New forms of corporate accountability are today more vital than ever. Public interest constraints are being removed or relaxed in the course of removing non-tariff barriers to trade. The growth of truly global companies makes it more difficult for citizens and communities to seek redress, while consolidating companies’ power and influence. Corporations are increasingly taking control of industries and services previously run by governments, without taking on the associated public interest responsibilities. And the scale of corporate impacts is growing and becoming increasingly remote from both the owners and the customers of the companies. Davos is rather remote from the daily conflicts between business and society.
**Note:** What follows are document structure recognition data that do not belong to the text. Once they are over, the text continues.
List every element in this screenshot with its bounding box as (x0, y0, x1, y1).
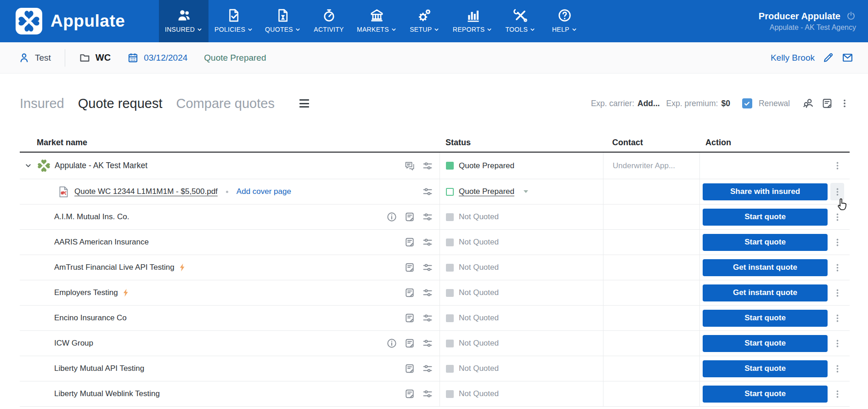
note-icon[interactable] (404, 211, 415, 222)
status-text: Not Quoted (459, 263, 499, 272)
nav-quotes[interactable]: QUOTES (259, 0, 307, 42)
policies-document-icon (226, 7, 242, 23)
action-button[interactable]: Start quote (703, 310, 828, 327)
sliders-icon[interactable] (422, 338, 433, 349)
action-button[interactable]: Start quote (703, 360, 828, 377)
kebab-menu-icon[interactable] (830, 360, 844, 377)
sliders-icon[interactable] (422, 363, 433, 374)
sliders-icon[interactable] (422, 211, 433, 222)
notes-icon[interactable] (821, 97, 833, 109)
more-options-kebab-icon[interactable] (840, 98, 850, 108)
effective-date-value[interactable]: 03/12/2024 (144, 53, 187, 63)
underwriter-search-icon[interactable] (803, 97, 815, 109)
status-dropdown-caret-icon[interactable] (524, 190, 528, 193)
market-name[interactable]: Appulate - AK Test Market (55, 161, 147, 170)
contact-name[interactable]: Kelly Brook (771, 53, 815, 63)
kebab-menu-icon[interactable] (830, 233, 844, 251)
action-button[interactable]: Start quote (703, 386, 828, 403)
sliders-icon[interactable] (422, 237, 433, 248)
kebab-menu-icon[interactable] (830, 157, 844, 175)
sliders-icon[interactable] (422, 388, 433, 399)
action-button[interactable]: Start quote (703, 335, 828, 352)
nav-label: POLICIES (214, 26, 245, 33)
kebab-menu-icon[interactable] (830, 259, 844, 276)
action-button[interactable]: Start quote (703, 234, 828, 251)
sliders-icon[interactable] (422, 287, 433, 298)
sliders-icon[interactable] (422, 160, 433, 171)
instant-quote-lightning-icon (178, 263, 187, 272)
sliders-icon[interactable] (422, 312, 433, 324)
add-cover-page-link[interactable]: Add cover page (237, 187, 291, 196)
status-square-green (446, 162, 454, 170)
nav-label: INSURED (165, 26, 195, 33)
note-icon[interactable] (404, 312, 415, 324)
note-icon[interactable] (404, 287, 415, 298)
market-row: Employers Testing Not Quoted Get instant… (20, 280, 850, 306)
summary-controls: Exp. carrier: Add... Exp. premium: $0 Re… (591, 97, 850, 109)
nav-policies[interactable]: POLICIES (209, 0, 259, 42)
status-text: Not Quoted (459, 212, 499, 222)
action-button[interactable]: Get instant quote (703, 259, 828, 276)
chevron-down-icon (486, 27, 492, 33)
note-icon[interactable] (404, 363, 415, 374)
tab-insured[interactable]: Insured (20, 96, 64, 111)
quote-status-link[interactable]: Quote Prepared (459, 187, 514, 196)
market-row: ICW Group Not Quoted Start quote (20, 331, 850, 356)
status-text: Not Quoted (459, 238, 499, 247)
edit-pencil-icon[interactable] (823, 52, 834, 63)
kebab-menu-icon[interactable] (830, 309, 844, 327)
col-status: Status (440, 138, 603, 148)
nav-setup[interactable]: SETUP (403, 0, 447, 42)
sliders-icon[interactable] (422, 186, 433, 197)
status-square-outline (446, 188, 454, 196)
tab-compare-quotes[interactable]: Compare quotes (176, 96, 275, 111)
exp-carrier[interactable]: Exp. carrier: Add... (591, 99, 660, 108)
nav-markets[interactable]: MARKETS (351, 0, 403, 42)
note-icon[interactable] (404, 338, 415, 349)
divider (65, 49, 65, 67)
exp-premium[interactable]: Exp. premium: $0 (666, 99, 730, 108)
email-envelope-icon[interactable] (842, 52, 853, 63)
exp-premium-value[interactable]: $0 (721, 99, 730, 108)
nav-label: TOOLS (505, 26, 528, 33)
user-name[interactable]: Producer Appulate (759, 11, 840, 22)
status-square-gray (446, 213, 454, 221)
messages-icon[interactable] (404, 160, 415, 171)
note-icon[interactable] (404, 262, 415, 273)
kebab-menu-icon[interactable] (830, 385, 844, 403)
action-button[interactable]: Get instant quote (703, 284, 828, 301)
note-icon[interactable] (404, 388, 415, 399)
sliders-icon[interactable] (422, 262, 433, 273)
nav-tools[interactable]: TOOLS (498, 0, 542, 42)
nav-activity[interactable]: ACTIVITY (307, 0, 351, 42)
page-toolbar: Insured Quote request Compare quotes Exp… (0, 92, 868, 115)
app-brand[interactable]: Appulate (0, 0, 138, 42)
line-of-business: WC (79, 52, 111, 63)
note-icon[interactable] (404, 237, 415, 248)
nav-insured[interactable]: INSURED (159, 0, 209, 42)
insured-name[interactable]: Test (35, 53, 51, 63)
insured-link[interactable]: Test (18, 52, 51, 63)
market-rows: A.I.M. Mutual Ins. Co. Not Quoted Start … (20, 204, 850, 407)
info-icon[interactable] (386, 338, 397, 349)
quote-pdf-link[interactable]: Quote WC 12344 L1M1M1M - $5,500.pdf (74, 187, 218, 196)
info-icon[interactable] (386, 211, 397, 222)
market-row: Liberty Mutual Weblink Testing Not Quote… (20, 381, 850, 407)
effective-date[interactable]: 03/12/2024 (127, 52, 187, 63)
nav-help[interactable]: HELP (542, 0, 586, 42)
share-with-insured-button[interactable]: Share with insured (703, 183, 828, 200)
nav-reports[interactable]: REPORTS (447, 0, 499, 42)
tab-quote-request[interactable]: Quote request (78, 96, 163, 111)
renewal-checkbox[interactable] (742, 98, 752, 108)
kebab-menu-icon[interactable] (830, 284, 844, 301)
status-text: Quote Prepared (459, 161, 514, 170)
setup-gears-icon (417, 7, 432, 23)
kebab-menu-icon[interactable] (830, 208, 844, 226)
exp-carrier-value[interactable]: Add... (637, 99, 660, 108)
logout-power-icon[interactable] (846, 11, 856, 21)
collapse-chevron-icon[interactable] (23, 161, 33, 170)
action-button[interactable]: Start quote (703, 209, 828, 226)
kebab-menu-icon[interactable] (830, 335, 844, 352)
kebab-menu-icon[interactable] (830, 183, 844, 200)
tabs-menu-icon[interactable] (298, 97, 311, 109)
Oil washes up on the coasts of Galicia in Spain, threatening the livelihoods of fishermen. Timber continues to be illegally logged in Indonesia, destroying the environment of indigenous people. Meanwhile, stock markets languish around the world as investors expect yet more disclosures of overstated earnings. It is time for governments to look beyond the short-term interests of business. It is time for them to take action to deliver corporate accountability, to ensure the right of citizens around the world to call companies to account for their activities and the impact they have on society and the environment.

Tony Juniper
Tony Juniper is vice-chair of Friends of the Earth International and a director of Friends of the Earth England, Wales and Northern Ireland. Friends of the Earth International has decided not to participate at Davos, but Friends of the Earth England, Wales and Northern Ireland is participating in the Annual Meeting 2003.